TASK DIRECTIONS: Retype, word for word, every line of the records below starting at the one that contains "Joel Harding" and ending at the one that contains "Sarah Kroger"; include both of those lines and nothing more.

[Dataset entries]
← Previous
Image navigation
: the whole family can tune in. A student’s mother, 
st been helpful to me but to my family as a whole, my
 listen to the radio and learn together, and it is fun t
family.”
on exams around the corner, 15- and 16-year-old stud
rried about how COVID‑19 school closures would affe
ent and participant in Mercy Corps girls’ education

==

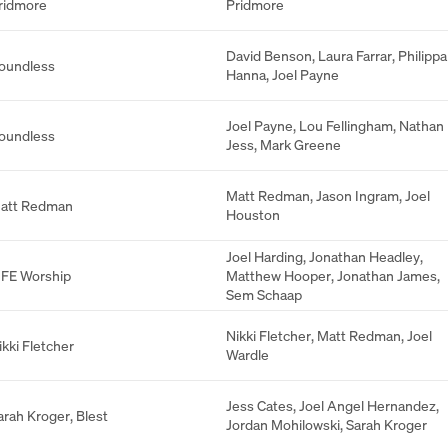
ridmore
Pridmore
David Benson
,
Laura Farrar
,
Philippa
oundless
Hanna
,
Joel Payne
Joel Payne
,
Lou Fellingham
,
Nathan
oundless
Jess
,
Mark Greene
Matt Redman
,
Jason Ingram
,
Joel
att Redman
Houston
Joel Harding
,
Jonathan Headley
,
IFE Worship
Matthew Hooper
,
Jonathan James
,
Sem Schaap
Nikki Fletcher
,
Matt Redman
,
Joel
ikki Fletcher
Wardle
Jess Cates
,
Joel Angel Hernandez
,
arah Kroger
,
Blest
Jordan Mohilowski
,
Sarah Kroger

ANSWER FOR THIS EXERCISE:
Joel Harding
,
Jonathan Headley
,
IFE Worship
Matthew Hooper
,
Jonathan James
,
Sem Schaap
Nikki Fletcher
,
Matt Redman
,
Joel
ikki Fletcher
Wardle
Jess Cates
,
Joel Angel Hernandez
,
arah Kroger
,
Blest
Jordan Mohilowski
,
Sarah Kroger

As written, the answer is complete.